= Task to complete =
Find how many lines in the material below contain the word "деле" and give only that number.

= Working data =
======
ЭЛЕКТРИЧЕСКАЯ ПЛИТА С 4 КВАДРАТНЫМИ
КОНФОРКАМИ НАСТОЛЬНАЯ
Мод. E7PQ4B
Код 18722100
======
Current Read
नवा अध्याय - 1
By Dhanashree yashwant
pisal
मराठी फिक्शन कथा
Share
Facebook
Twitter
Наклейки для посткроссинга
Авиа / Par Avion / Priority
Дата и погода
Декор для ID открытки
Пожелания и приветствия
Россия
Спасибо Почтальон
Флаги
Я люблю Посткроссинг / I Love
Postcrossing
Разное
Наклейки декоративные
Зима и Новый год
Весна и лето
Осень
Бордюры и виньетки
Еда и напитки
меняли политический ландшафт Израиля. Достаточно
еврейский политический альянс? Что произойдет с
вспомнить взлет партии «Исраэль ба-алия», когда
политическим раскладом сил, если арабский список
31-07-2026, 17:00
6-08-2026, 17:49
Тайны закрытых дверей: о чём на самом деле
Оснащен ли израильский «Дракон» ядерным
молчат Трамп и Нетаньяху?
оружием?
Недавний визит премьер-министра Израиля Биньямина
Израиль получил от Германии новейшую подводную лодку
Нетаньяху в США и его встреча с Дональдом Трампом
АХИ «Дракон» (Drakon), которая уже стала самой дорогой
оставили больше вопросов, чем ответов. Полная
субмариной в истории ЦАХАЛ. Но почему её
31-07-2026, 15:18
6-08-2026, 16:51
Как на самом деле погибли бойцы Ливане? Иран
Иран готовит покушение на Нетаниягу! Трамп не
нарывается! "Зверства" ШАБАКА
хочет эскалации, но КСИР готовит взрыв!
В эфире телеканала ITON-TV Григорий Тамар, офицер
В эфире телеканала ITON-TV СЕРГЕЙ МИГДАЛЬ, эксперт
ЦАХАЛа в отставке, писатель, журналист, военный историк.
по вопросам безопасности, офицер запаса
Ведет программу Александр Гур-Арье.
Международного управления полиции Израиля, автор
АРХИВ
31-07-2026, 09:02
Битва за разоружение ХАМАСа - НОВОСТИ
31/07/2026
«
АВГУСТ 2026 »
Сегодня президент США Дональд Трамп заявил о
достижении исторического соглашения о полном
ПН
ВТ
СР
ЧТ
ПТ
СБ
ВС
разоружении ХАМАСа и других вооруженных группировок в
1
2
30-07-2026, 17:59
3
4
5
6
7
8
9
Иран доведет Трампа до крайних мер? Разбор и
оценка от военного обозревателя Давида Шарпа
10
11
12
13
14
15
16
======
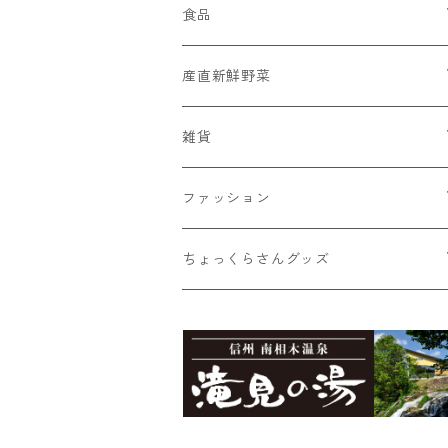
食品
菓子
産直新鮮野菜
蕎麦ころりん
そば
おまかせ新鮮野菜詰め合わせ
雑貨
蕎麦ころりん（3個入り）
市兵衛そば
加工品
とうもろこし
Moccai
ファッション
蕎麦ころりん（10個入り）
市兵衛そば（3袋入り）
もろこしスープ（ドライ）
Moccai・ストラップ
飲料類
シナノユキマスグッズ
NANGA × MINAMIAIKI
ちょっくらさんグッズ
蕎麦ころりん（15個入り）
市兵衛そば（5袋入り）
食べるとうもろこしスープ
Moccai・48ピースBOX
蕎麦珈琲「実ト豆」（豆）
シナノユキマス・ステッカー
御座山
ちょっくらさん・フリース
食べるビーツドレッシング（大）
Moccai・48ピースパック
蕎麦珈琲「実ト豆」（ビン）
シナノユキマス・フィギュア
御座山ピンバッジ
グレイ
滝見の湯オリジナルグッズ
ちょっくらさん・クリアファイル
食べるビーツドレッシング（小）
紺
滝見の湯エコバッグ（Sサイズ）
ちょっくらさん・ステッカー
======
= Exercise output =
2